## [Instructions for the task]
Could you reproduce, exactly and alone, the lines running from the one with "Match Centre" to the end of the data below?

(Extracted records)
────────────────────────────────────────
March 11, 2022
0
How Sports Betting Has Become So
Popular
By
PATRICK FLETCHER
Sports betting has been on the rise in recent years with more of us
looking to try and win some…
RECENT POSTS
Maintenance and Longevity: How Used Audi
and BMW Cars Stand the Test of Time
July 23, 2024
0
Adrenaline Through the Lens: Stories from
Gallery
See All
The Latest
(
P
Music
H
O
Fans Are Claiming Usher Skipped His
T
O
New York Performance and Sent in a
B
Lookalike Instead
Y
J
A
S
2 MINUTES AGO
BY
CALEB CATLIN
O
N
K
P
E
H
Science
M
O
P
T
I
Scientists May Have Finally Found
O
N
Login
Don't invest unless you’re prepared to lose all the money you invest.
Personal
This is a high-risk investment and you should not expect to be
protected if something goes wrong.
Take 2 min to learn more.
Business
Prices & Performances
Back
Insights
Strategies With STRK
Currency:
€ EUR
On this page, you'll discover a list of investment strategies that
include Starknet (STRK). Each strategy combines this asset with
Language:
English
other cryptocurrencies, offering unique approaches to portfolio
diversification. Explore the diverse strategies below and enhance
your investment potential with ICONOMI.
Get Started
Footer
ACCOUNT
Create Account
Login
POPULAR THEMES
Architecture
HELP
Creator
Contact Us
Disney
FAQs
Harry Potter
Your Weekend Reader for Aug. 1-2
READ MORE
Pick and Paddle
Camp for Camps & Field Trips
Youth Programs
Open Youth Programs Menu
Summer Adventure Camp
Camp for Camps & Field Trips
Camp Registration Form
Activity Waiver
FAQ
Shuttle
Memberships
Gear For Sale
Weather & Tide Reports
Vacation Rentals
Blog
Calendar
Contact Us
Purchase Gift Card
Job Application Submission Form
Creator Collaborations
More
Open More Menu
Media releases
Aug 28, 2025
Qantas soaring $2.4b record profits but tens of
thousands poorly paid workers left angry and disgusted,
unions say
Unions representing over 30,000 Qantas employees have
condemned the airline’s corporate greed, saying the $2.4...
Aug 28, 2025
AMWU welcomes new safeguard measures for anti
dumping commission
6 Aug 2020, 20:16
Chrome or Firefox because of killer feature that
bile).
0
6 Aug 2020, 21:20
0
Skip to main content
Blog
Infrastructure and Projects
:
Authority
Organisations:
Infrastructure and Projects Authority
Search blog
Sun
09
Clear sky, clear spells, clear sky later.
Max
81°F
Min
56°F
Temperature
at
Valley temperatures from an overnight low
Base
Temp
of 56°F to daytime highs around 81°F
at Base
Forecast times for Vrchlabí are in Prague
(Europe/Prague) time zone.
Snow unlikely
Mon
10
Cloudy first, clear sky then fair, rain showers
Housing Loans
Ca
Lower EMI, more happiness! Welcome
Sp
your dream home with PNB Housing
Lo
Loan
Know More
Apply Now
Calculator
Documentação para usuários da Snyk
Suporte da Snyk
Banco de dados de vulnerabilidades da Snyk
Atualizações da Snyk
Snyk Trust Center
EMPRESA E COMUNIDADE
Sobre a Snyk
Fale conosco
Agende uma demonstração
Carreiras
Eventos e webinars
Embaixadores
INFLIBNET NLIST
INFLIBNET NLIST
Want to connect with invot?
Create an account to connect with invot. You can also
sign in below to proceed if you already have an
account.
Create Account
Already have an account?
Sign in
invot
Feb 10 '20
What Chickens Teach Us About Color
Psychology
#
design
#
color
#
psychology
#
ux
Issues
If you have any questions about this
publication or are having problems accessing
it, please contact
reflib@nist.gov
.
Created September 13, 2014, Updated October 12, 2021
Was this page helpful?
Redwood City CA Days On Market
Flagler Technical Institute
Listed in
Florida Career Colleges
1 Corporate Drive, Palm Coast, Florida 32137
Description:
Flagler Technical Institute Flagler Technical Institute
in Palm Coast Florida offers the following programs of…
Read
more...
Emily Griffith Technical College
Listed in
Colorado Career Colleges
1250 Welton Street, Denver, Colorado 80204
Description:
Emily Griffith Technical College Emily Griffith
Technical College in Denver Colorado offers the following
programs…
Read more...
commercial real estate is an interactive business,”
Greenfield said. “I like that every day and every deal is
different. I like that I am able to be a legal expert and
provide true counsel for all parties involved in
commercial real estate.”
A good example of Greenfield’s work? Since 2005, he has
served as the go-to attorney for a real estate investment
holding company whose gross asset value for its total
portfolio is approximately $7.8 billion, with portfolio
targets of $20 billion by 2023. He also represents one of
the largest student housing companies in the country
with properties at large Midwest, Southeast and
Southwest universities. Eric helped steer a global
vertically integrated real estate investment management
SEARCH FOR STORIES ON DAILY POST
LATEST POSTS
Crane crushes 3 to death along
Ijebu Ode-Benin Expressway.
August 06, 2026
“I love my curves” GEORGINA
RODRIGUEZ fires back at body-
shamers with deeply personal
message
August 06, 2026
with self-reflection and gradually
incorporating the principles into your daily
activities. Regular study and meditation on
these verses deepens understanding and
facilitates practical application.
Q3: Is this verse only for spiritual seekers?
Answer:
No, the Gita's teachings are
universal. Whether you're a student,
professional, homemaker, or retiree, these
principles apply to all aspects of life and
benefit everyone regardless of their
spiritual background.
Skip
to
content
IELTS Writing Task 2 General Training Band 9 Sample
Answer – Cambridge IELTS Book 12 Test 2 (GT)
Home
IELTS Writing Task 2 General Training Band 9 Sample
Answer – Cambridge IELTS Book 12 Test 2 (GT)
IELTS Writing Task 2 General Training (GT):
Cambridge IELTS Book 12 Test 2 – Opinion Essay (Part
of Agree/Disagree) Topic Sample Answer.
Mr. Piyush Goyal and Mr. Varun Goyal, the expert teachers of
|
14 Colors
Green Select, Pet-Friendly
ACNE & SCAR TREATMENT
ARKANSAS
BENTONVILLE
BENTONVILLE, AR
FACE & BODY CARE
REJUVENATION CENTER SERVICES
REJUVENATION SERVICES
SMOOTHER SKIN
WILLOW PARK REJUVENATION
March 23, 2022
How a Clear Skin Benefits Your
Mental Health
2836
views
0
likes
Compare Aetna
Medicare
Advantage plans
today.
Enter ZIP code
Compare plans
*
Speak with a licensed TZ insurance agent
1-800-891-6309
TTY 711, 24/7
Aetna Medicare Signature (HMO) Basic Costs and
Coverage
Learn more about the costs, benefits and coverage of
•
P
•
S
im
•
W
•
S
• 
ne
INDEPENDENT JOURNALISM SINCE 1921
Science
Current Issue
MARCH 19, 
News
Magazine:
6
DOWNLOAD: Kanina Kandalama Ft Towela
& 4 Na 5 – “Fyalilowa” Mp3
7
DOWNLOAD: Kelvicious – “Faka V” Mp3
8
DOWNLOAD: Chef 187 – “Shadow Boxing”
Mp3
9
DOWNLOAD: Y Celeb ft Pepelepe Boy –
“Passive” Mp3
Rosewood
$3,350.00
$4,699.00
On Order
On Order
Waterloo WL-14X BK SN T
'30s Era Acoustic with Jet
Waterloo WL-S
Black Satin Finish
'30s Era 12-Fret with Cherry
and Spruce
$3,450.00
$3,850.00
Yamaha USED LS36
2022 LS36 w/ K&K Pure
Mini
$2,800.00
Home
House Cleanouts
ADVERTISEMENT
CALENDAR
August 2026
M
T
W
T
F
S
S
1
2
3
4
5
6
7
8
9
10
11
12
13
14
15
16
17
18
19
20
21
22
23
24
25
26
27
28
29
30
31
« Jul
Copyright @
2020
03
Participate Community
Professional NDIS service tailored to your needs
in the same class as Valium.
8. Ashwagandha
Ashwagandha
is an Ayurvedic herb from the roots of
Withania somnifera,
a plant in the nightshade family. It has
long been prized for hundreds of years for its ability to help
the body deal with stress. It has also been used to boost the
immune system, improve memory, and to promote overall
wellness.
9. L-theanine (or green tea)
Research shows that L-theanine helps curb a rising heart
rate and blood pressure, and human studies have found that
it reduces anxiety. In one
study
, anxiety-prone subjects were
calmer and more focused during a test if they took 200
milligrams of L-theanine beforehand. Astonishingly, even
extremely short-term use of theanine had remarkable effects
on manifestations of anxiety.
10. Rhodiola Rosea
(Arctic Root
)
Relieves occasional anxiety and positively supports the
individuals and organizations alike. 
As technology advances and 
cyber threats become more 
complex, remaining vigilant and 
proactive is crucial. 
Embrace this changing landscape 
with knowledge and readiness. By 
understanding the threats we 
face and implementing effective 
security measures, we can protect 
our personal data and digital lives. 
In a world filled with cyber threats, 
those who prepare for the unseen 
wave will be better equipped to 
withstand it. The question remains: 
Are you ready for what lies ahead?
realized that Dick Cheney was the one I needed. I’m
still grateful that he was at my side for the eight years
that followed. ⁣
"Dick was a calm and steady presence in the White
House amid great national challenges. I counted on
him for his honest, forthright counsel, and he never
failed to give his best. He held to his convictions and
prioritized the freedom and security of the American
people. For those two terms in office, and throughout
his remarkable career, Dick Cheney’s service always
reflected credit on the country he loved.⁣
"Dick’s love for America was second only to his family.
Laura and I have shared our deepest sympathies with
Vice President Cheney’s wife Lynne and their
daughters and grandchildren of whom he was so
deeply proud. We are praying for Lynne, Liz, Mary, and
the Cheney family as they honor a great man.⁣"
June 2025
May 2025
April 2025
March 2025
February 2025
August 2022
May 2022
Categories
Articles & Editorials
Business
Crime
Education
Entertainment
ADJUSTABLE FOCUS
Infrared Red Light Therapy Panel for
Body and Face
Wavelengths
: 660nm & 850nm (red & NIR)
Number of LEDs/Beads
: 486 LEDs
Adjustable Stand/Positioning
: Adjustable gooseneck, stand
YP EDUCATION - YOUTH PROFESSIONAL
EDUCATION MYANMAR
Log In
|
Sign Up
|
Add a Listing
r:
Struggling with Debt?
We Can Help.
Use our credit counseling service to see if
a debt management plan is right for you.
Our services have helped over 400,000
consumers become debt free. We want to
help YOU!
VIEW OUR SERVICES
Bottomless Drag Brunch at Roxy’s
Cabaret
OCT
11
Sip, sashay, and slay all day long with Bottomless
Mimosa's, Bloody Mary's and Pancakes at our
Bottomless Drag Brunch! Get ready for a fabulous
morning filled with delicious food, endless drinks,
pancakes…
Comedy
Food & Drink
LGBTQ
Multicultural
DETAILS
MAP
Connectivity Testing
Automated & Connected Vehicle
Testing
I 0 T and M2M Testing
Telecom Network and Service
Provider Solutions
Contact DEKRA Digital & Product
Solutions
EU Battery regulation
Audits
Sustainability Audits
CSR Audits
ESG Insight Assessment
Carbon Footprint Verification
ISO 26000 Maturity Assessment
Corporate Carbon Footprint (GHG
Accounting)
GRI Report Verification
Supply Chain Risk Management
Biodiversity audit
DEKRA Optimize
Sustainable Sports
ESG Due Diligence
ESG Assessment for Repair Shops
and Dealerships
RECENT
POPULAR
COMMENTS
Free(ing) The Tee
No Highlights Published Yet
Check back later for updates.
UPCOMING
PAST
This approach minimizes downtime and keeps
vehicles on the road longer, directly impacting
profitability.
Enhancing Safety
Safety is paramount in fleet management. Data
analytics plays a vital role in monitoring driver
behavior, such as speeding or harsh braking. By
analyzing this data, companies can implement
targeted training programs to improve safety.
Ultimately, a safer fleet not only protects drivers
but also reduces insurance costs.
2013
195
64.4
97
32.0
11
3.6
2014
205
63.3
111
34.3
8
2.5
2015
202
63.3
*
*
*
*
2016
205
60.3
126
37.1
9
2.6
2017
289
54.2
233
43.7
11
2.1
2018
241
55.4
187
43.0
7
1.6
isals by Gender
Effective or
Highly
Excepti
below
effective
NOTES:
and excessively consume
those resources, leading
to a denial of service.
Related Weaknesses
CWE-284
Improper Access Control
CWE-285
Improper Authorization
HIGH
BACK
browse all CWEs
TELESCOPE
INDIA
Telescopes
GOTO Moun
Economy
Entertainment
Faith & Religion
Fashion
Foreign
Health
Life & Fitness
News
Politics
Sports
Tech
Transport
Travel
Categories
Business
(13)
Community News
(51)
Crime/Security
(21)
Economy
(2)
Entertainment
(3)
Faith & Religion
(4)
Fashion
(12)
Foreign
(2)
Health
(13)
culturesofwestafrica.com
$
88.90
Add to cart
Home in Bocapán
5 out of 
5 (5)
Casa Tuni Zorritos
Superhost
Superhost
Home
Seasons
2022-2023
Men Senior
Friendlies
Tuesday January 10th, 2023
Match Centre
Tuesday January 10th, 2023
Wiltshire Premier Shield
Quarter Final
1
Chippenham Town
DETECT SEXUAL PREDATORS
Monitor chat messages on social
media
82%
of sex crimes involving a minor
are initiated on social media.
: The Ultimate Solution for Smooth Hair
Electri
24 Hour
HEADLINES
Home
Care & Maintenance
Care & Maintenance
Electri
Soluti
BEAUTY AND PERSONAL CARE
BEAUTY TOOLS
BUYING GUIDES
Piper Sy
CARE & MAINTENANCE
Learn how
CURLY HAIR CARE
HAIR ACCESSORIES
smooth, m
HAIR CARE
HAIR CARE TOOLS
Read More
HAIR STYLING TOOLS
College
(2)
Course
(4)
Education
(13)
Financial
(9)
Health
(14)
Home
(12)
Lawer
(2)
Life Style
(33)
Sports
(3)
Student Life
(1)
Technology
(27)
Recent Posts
────────────────────────────────────────
## [Output below]
Match Centre
Tuesday January 10th, 2023
Wiltshire Premier Shield
Quarter Final
1
Chippenham Town
DETECT SEXUAL PREDATORS
Monitor chat messages on social
media
82%
of sex crimes involving a minor
are initiated on social media.
: The Ultimate Solution for Smooth Hair
Electri
24 Hour
HEADLINES
Home
Care & Maintenance
Care & Maintenance
Electri
Soluti
BEAUTY AND PERSONAL CARE
BEAUTY TOOLS
BUYING GUIDES
Piper Sy
CARE & MAINTENANCE
Learn how
CURLY HAIR CARE
HAIR ACCESSORIES
smooth, m
HAIR CARE
HAIR CARE TOOLS
Read More
HAIR STYLING TOOLS
College
(2)
Course
(4)
Education
(13)
Financial
(9)
Health
(14)
Home
(12)
Lawer
(2)
Life Style
(33)
Sports
(3)
Student Life
(1)
Technology
(27)
Recent Posts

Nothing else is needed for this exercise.